Using large language models to test the predictive power of different schools of political thought. Philip E. Tetlock is a legend in the field of futurology, having tended the predictive ability of public pundits (the topic of his first book), and run a decade+-long forecasting experiment recording and scoring teams of predictors to see who is and who isn't good a predicting the future (the topic of his second book). He now proposes using large language models (LLMs) to reproduce the human practitioners different schools of political thought. He says:
"With current or soon to be available technology, we can instruct large language models (LLMs) to reconstruct the perspectives of each school of thought, circa 1990,and then attempt to mimic the conditional forecasts that flow most naturally from each intellectual school. This too would be a multi-step process:"
"1. Ensuring the LLMs can pass ideological Turing tests and reproduce the assumptions, hypotheses and forecasts linked to each school of thought. For instance, does Mearsheimer see the proposed AI model of his position to be a reasonable approximation? Can it not only reproduce arguments that Mearsheimer explicitly endorsed from 1990-2024 but also reproduce claims that Mearsheimer never made but are in the spirit of his version of neorealism. Exploring views on historical counterfactual claims would be a great place to start because the what-ifs let us tease out the auxiliary assumptions that neo-realists must make to link their assumptions to real-world forecasts. For instance, can the LLMs predict how much neorealists would change their views on the inevitability of Russian expansionism if someone less ruthless than Putin had succeeded Yeltsin? Or if NATO had halted its expansion at the Polish border and invited Russia to become a candidate member of both NATO and the European Union?"

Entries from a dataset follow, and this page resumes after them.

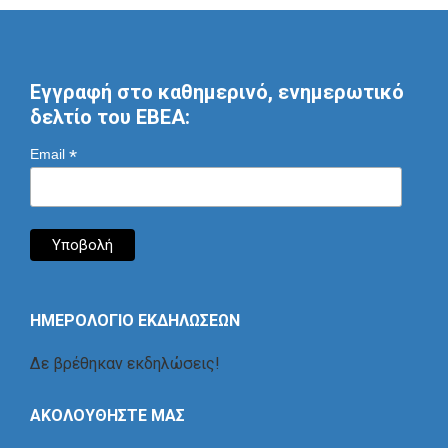
Εγγραφή στο καθημερινό, ενημερωτικό
δελτίο του ΕΒΕΑ:
*
Email
ΗΜΕΡΟΛΟΓΙΟ ΕΚΔΗΛΩΣΕΩΝ
Δε βρέθηκαν εκδηλώσεις!
ΑΚΟΛΟΥΘΗΣΤΕ ΜΑΣ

"2. Once each school of thought is satisfied that the LLMs are fairly characterizing, not caricaturing, their views on recent history(the 1990-2024) period, we can challenge the LLMs to engage in forward-in-time reasoning. Can they reproduce the forecasts for 2025-2050 that each school of thought is generating now? Can they reproduce the rationales, the complex conditional propositions, underlying the forecasts -- and do so to the satisfaction of the humans whose viewpoints are being mimicked?"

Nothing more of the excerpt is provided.